PPD is short for Phenylenediamine.
The sequence of events that led to its discovery began in 1856, when William Perkin, a student at the Royal College of Chemistry (now Imperial College London) conducted a series of experiments at the behest of the college’s director, August Wilhelm von Hoffman. Hoffman was trying to synthesise an alternative to the expensive malaria treatment quinine, and to this end Perkin carried out his research. After one failed attempt, in which he oxidised a compound called aniline, Perkin swilled out his flask with alcohol to clean it, and noticed the reaction created a substance with an intense purple colour. A refined version of this substance, which Perkin called mauveine, became the first synthetic dye.
Professor Hoffman (who was presumably fairly relaxed about his student’s distraction from the quinine project!) worked with Perkin’s discovery and in turn derived the molecule called para-phenylenediamine, which darkens on exposure to air.

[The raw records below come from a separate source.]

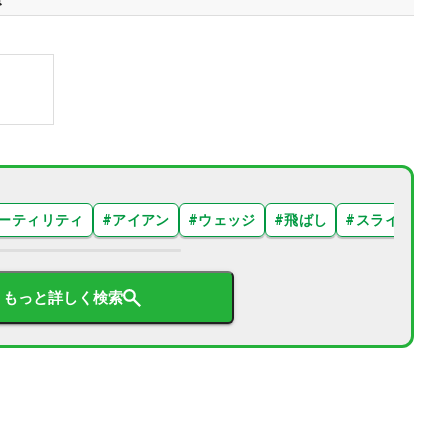
ーティリティ
#
アイアン
#
ウェッジ
#
飛ばし
#
スライス
#
もっと詳しく検索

It wasn’t until 1907 that French chemist Eugène Schueller utilised PPD in a hair dye - since when it has been a staple of the hair colourant industry. It proved popular because it was long-lasting and imparted a natural look to dyed hair.
PPD, though, has many other uses. It can be employed as a Henna substitute in temporary tattoos, as a staining agent in microscopy, and even as an aid to the identification of lichens. A form of PPD is used in the photographic development process and a derivative is used in tyre manufacture (and in other rubber and plastic products) to protect against the effects of ozone.